The Interoperable Informatics Infrastructure Consortium (I3C) spearheaded by Sun Microsystems and the Biotechnology Industry Organization has increased its membership from seven to 30 since announcing the initiative last month.
Representatives from IBM, Millennium Pharmaceuticals, and Accenture were among the new members who joined founders Sun, TimeLogic, Blackstone, Incogen, LabBook, Oracle, and the National Cancer Institute at the consortium’s meeting in Palo Alto last week.
The I3C was established with the goal of develop an open platform for the life sciences based on Java and XML.
While the original consortium members have already begun work on a prototype that is scheduled to debut at the BIO 2001 conference in San Diego, June 24-27, new participants are free to contribute to the platform as well.
Jeff Spitzner, chief science officer at LabBook, said, “We need to build a demonstrable system. The key is not coming up with standards on paper but coming up with something that users can plug into.”
Each step in the platform will use XML-based data sources. LabBook and Incogen are each contributing their own XML-based languages, BSML and VBML, respectively, and others will be developed as the project progresses.

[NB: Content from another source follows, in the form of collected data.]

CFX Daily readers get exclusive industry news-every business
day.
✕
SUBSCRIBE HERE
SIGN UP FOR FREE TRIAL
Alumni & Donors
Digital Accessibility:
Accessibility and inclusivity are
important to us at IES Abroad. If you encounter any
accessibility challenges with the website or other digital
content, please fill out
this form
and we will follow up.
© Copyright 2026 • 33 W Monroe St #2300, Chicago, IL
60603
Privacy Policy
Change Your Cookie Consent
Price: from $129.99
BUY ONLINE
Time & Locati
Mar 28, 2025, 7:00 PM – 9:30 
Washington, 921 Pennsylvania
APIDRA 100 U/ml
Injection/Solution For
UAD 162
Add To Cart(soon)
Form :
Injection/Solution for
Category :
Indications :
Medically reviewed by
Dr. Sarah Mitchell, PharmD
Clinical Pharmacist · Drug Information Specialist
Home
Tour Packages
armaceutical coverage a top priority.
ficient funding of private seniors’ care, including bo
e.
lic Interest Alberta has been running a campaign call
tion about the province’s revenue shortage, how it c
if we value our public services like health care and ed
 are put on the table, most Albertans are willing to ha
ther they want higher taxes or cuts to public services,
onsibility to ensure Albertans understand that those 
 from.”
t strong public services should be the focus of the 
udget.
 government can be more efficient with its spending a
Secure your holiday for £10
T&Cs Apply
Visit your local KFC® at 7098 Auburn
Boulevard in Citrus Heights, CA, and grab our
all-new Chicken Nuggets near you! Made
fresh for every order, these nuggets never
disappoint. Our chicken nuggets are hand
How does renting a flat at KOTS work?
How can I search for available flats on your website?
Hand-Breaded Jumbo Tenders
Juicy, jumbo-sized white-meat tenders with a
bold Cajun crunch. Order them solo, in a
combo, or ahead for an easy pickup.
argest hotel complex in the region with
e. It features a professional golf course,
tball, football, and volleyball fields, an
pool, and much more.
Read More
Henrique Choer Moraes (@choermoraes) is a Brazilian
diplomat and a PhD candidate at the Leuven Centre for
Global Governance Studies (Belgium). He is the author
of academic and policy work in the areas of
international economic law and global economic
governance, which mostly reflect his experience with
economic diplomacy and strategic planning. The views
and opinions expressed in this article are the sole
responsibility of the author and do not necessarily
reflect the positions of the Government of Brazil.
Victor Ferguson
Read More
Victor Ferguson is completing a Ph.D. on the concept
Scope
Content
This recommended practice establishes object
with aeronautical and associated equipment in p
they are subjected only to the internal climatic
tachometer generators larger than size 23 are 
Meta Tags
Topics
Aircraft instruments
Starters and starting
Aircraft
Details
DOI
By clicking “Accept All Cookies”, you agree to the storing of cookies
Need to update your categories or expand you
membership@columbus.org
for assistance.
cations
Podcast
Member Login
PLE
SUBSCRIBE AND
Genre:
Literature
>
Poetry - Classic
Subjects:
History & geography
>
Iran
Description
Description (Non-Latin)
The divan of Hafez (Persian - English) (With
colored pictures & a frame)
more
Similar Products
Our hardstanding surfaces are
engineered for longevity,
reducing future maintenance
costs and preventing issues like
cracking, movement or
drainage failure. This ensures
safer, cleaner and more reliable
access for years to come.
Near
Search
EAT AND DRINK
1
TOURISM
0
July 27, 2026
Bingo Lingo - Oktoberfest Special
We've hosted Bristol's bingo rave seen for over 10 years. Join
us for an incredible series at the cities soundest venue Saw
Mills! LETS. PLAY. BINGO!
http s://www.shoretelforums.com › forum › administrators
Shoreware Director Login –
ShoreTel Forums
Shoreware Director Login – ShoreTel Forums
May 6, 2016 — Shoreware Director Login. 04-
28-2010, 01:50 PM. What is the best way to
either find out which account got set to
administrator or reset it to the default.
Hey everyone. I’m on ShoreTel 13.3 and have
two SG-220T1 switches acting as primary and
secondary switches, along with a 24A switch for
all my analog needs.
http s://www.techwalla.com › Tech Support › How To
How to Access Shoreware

One of the challenges addressed at last week’s meeting was whether to formalize the standardization process in a manner similar to the Object Management Group and other standards bodies. While it was determined that such a formalized process is not yet feasible, the consortium members agreed that all standards that do come out of the project would be fully public.
Spitzner said the effort would standardize a “minimal number” of XMLs.